### What this task involves
The answer must consist of every line from the data that holds "kunna".

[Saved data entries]
########
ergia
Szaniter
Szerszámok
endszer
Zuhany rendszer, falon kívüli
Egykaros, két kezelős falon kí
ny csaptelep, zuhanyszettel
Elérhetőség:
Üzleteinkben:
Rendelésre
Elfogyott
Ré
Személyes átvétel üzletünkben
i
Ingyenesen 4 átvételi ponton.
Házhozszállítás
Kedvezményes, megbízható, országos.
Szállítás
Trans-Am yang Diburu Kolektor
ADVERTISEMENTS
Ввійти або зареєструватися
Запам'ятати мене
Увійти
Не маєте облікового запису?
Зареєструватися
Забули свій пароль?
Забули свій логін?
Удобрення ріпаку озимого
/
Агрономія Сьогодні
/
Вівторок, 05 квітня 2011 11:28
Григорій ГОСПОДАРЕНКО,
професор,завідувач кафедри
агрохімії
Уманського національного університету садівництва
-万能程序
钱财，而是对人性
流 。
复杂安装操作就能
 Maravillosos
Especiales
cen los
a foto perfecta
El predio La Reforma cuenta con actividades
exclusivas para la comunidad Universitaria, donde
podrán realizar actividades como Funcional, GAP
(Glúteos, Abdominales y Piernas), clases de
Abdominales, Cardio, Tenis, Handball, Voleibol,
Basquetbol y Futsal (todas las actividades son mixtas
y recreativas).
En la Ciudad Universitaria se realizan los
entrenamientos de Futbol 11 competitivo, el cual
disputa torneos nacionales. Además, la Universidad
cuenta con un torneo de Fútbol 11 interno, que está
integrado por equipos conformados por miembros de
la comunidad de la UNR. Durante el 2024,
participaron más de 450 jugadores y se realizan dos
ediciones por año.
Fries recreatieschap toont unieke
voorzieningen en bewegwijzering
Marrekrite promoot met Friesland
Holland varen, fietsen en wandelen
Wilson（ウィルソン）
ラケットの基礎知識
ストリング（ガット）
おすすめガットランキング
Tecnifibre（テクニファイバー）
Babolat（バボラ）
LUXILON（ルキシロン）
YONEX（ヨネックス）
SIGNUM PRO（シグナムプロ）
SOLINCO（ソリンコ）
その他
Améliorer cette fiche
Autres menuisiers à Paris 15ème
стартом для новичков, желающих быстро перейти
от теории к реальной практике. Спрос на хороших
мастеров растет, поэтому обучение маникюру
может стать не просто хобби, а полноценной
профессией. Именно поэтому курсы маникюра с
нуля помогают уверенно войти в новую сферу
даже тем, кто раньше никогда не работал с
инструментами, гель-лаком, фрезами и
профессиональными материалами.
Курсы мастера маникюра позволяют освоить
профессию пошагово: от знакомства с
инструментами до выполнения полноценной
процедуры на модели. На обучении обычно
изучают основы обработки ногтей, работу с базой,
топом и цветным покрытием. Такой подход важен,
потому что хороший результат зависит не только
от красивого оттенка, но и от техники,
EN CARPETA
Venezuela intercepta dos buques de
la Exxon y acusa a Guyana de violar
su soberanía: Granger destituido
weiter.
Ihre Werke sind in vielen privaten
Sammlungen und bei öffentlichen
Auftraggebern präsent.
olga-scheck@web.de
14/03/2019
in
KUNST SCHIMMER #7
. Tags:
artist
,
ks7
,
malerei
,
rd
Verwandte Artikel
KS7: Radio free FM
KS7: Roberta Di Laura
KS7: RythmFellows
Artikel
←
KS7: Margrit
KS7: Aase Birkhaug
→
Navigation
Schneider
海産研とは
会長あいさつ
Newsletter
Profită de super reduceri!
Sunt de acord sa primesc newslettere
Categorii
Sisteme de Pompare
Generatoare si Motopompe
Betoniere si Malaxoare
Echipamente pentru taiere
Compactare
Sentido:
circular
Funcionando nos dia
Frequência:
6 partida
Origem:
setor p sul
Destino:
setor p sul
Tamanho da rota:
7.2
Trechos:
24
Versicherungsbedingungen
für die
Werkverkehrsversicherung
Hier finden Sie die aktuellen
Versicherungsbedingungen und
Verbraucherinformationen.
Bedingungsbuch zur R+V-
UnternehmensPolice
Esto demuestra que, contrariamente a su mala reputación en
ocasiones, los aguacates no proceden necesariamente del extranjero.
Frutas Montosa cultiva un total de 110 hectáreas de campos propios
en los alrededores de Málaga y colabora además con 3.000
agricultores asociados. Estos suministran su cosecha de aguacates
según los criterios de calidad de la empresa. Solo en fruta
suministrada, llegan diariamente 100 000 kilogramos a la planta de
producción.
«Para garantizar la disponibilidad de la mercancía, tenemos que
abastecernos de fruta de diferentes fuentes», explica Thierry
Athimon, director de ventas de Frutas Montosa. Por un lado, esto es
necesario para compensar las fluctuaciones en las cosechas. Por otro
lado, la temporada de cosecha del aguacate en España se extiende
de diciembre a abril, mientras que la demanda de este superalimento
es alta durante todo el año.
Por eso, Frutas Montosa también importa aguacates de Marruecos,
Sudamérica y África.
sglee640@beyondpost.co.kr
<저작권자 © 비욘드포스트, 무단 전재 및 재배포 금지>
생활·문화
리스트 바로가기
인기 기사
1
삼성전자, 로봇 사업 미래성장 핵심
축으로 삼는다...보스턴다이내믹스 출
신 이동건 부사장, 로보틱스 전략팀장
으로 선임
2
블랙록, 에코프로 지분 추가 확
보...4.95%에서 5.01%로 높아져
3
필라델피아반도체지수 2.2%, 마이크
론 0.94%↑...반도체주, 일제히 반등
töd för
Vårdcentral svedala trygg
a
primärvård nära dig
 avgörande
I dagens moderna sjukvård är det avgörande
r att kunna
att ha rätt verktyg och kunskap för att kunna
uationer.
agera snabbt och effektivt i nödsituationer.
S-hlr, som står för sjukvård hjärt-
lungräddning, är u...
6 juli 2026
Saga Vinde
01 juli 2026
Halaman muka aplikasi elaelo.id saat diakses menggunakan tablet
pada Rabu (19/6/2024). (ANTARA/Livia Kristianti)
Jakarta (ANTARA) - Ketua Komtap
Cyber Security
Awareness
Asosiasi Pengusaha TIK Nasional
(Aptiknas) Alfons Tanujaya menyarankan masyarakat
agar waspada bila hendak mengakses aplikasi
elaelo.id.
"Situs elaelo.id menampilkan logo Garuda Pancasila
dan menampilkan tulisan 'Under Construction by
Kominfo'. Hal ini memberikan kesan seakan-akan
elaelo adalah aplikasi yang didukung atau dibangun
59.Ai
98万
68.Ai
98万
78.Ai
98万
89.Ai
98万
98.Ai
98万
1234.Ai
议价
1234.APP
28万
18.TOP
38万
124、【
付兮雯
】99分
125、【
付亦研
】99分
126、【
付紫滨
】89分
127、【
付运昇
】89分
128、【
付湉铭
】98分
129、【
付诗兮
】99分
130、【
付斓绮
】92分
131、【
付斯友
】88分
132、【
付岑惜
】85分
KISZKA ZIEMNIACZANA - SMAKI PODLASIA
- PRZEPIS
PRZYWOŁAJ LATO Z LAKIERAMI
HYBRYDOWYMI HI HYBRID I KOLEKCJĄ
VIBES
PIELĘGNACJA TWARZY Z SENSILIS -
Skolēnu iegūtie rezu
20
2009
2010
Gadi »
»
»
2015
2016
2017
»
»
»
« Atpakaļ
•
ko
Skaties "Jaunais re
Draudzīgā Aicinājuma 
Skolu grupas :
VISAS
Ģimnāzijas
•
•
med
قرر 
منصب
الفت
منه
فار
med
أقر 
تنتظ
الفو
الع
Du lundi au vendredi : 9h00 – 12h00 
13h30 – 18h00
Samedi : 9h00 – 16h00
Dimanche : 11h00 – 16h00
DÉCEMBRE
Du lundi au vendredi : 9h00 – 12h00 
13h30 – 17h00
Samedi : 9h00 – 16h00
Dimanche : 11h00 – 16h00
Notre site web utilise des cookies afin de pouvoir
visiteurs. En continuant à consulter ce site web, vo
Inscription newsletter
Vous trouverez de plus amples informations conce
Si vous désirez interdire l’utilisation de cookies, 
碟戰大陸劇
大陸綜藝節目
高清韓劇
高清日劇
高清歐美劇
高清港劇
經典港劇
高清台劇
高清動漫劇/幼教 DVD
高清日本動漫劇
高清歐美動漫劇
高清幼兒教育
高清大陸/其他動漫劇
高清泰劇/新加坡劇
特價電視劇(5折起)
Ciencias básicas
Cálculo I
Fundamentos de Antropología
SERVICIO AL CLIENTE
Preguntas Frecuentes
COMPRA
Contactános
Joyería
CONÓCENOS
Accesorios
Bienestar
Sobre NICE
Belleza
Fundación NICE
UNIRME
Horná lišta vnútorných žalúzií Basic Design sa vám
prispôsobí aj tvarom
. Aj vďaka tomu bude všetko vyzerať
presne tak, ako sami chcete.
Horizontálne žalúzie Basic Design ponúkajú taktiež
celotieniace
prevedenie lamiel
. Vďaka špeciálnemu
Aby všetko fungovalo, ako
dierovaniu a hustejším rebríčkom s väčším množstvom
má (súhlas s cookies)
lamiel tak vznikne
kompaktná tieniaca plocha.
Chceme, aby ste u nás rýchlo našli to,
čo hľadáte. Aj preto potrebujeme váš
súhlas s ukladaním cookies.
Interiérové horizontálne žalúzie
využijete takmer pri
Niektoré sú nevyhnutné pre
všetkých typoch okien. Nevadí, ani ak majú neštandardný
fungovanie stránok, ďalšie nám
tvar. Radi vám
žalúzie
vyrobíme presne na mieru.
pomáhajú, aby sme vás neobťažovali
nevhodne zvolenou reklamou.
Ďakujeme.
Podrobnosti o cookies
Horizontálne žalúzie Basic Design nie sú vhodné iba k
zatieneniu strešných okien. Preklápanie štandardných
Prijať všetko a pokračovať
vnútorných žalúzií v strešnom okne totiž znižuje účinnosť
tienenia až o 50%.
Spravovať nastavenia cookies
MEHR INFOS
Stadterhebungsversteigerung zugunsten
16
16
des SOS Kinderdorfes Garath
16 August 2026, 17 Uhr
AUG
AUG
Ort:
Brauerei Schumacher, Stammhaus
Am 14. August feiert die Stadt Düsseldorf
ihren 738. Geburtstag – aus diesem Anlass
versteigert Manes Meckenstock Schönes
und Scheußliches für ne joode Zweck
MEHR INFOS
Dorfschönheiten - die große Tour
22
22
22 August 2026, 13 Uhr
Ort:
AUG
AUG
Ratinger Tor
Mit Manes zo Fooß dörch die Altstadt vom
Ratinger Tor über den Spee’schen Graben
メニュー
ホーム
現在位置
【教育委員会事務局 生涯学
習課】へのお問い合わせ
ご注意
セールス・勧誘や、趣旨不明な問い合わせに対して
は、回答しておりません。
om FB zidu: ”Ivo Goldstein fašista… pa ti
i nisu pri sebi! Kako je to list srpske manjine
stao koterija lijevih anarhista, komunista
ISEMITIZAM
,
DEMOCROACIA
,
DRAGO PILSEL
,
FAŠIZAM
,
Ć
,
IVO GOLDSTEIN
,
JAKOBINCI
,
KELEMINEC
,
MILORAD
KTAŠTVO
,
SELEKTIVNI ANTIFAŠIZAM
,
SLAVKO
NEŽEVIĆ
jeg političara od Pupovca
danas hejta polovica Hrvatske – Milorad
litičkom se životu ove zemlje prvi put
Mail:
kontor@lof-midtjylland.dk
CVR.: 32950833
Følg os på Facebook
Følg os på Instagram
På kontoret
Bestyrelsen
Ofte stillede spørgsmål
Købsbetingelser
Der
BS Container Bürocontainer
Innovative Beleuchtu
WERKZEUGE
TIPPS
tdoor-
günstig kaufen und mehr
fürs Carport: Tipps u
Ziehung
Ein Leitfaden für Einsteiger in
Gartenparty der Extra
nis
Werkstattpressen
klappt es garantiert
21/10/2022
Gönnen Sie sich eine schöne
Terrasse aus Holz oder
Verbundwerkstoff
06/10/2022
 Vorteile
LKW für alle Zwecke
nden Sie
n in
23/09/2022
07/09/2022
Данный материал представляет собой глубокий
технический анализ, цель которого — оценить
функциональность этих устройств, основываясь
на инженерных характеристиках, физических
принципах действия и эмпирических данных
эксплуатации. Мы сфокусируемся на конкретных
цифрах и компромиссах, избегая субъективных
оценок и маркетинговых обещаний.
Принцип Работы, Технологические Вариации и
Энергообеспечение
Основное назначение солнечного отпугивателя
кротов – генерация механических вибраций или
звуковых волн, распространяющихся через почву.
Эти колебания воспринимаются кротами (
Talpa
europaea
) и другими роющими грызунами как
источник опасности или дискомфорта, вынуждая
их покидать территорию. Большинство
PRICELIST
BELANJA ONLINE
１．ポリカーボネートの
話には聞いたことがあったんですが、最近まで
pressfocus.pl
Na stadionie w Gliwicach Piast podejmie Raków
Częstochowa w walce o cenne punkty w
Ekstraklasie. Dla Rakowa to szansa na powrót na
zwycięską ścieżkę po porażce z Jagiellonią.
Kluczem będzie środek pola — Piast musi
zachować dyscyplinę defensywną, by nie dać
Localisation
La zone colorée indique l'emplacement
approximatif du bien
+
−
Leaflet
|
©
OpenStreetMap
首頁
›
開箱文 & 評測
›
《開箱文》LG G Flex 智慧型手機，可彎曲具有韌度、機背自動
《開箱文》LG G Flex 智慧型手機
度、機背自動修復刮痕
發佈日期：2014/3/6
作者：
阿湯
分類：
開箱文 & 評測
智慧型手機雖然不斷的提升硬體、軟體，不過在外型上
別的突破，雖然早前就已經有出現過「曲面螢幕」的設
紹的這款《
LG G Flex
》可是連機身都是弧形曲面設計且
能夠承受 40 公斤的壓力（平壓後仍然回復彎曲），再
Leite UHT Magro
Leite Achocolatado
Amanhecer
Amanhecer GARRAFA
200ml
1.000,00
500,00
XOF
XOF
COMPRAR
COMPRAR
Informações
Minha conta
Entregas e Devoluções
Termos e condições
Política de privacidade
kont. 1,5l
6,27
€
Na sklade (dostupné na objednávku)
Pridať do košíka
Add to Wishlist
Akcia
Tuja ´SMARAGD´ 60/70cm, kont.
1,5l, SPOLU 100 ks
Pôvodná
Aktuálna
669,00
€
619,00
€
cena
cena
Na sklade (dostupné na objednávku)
########
### Answer area
r att kunna
att ha rätt verktyg och kunskap för att kunna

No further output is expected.